Hewitt has also gone down in TV history as the man whose offer of make-up to Richard Nixon, in advance of his presidential debate with John F. Kennedy, was famously turned down. The fact that the highly telegenic Kennedy looked so much better than the morose Nixon established the new political reality that what a politician looked like could be at least as important as what he said.

Donald Shepard Hewitt was born into a middle-class Jewish family in New York City in 1922. At school he contributed to his local paper and dropped out of university after a year to take the then standard route into journalism, becoming a copy boy at the New York Herald Tribune. When the US entered the war he joined the Merchant Marine and worked as a correspondent at the London headquarters of Allied Supreme Commander Dwight D. Eisenhower for the military newspaper Stars and Stripes.

He returned to journalism after the war, working for a number of concerns before a friend told him in 1948 that CBS had an opening in television. Radio was the senior and much more influential medium at the time, with television regarded as something of a fad which might or might not last. According to Hewitt, he knew so little about television that he responded to his friend: "Whatavision?" But he went on to join CBS and became a television pioneer, working with legends such as Edward R. Murrow and Walter Cronkite.

At CBS he worked as a director and producer, playing an important role in the network's coverage of such major news events as the first political conventions to be televised and the assassination of Martin Luther King. He was on hand when media history was made in 1960, as he directed the Nixon-Kennedy presidential debate. Hewitt said that Kennedy declined when he asked him if he wanted make-up. He added: "He was tan and looked great. And when Nixon heard him say no, he said no too."

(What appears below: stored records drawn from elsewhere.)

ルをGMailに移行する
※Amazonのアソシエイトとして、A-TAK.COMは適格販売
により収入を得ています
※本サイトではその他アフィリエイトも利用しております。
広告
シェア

Many of those who listened to the encounter on radio felt Nixon won the debate. But most of those who watched on television judged the handsome Kennedy the victor over Nixon, who was not particularly well and whose jowls and five o'clock shadow did him no favours on TV.

Hewitt's career received a setback when he was taken off the main evening news and transferred to make documentaries. He momentarily believed that the move was a promotion until a friend told him, "Kid, you just got fired". The judgement of the CBS management was that Hewitt had "lots of dazzle, lots of pace," but not enough serious content. For many years he was exiled from the news frontline, turning out worthy documentaries which in that era attracted only modest ratings.

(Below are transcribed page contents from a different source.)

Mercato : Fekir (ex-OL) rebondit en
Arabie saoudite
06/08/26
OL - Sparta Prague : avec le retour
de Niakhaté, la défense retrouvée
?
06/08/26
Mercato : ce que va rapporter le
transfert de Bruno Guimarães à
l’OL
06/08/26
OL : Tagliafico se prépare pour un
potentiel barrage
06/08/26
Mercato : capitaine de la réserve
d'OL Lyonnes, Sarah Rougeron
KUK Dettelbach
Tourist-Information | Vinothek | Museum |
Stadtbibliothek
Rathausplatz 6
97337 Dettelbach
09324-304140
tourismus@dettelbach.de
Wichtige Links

Frustrated with his role, Hewitt experimented and came up with a formula which would combine seriousness with lighter themes: in later years it might have been called "infotainment". His idea for 60 Minutes was for three separate segments of professionally packaged documentaries which mixed hard news, investigative items and sheer entertainment. Presenters such as Mike Wallace were showcased and became household names, and later millionaires. The format provided viewers with everything from the seriously scientific to the frankly populist. As Hewitt put it in his autobiography Tell Me a Story: Fifty years and 60 Minutes in television: "You can look in Marilyn Monroe's closet, if you're also willing to look in Robert Oppenheimer's laboratory."

Most viewers may have tuned in to see Marilyn and other celebrity profiles, but many of them stayed on to watch the more serious elements, presented as they were in Hewitt's bold, lively style. The 60 Minutes formula turned out to be exactly what American viewers wanted. It made a fortune for CBS – news programmes never previously had – and brought Hewitt himself fortune and media power. He summed himself up as "a guy who married showbiz and newsbiz".

"The formula is simple," he wrote in his memoirs. "It's reduced to four words every kid in the world knows: tell me a story. It's that easy." He also bragged: "I operate by my guts and my fingertips. Television is successful when you have a gut feeling about a show."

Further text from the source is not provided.